Mortal Kombat, like it or not, broke down a lot of virgin walls in the popular gaming world. It showcased human looking fighters taking part in a digital bloodbath. And I don’t think any of us would have continued playing through to adulthood if there wasn’t a good and competent storyline involved. Which there was. And interesting characters, which there were. The series started out on a very cliche and 2d storyline, but as we matured so did the story. Suddenly there were all these ‘other emotions’ there that weren’t centered on seeing guts. We picked a side and we picked our fighter. And we all did have our favorites, didn’t we?
I’ll tell you mine if you tell me yours.
But I’m spiderweb-rambling. My point is that it offered a lot more that generic game-play. We studied combos and methods, finding secret characters, playing hidden games, doing such-and-such’s fatality for the first time. Owning someone with a friendship. Behind us, as we played this game, our peers were waiting to see what we might discover. We read what others had discovered in Gamepro magazine, or Game Informer. There wasn’t widespread access to the internet, or even what most would recognize as the internet, so trust me man, that fucking game taught patience, too. Waiting for Gamepro’s Fighter’s Edge to offer their open-faced Mortal Kombat II tutorial was torment. The one with Mileena on the cover.
And the secrets and twists to our beloved ‘canon’ affected us. And I say us because I’m not the only one. When it was exposed that Mileena wasn’t actually Kitana’s sister but a mutant clone, I went all fanboy. I might as well have been a sixty-seven year old woman watching her soaps.
And then the movie came out in 1995. I was a hard addict, at that point, forbidden to go into arcades alone. My father used the word obsession many, many times. I countered that with his fishing obsession and was promptly told to stfu. But I digress.

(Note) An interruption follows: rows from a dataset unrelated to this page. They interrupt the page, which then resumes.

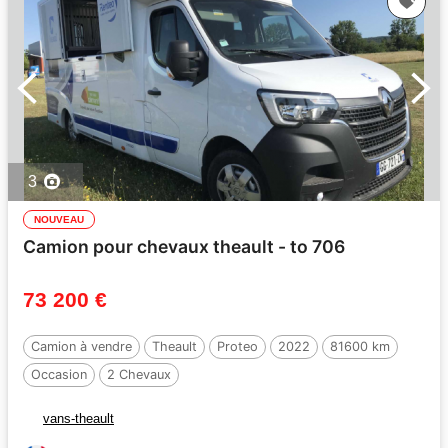
3
NOUVEAU
Camion pour chevaux theault - to 706
73 200 €
Camion à vendre
Theault
Proteo
2022
81600 km
Occasion
2 Chevaux
vans-theault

I didn’t see it in a theater, but we all watched it at home on a bootleg copy. My parents and a few close family friends sat down and watched it, and I was in my glory man. They loved it – And I loved it when my father asked me questions.
“Rich, who’s she?”
Damn it felt good to be that guy for a night.
In school I was known as the boy who studied Mortal Kombat. By then it wasn’t cool anymore to know what I knew, so my fifteen minutes of popularity ended but the obsession raged on.
Now, some thirteen years later – I feel that old familiar Mortal Kombat kick in the groin. I get all back into it again – Watching videos, drawing characters, et cetera.(This one came about because I found some things I had from that time. One of them was a rule leaflet for a MK3 contest that expired 1/1/96.)
And I’m finding out that it’s okay now to admit what we like, especially if it comes from our childhood. And that’s pretty nifty.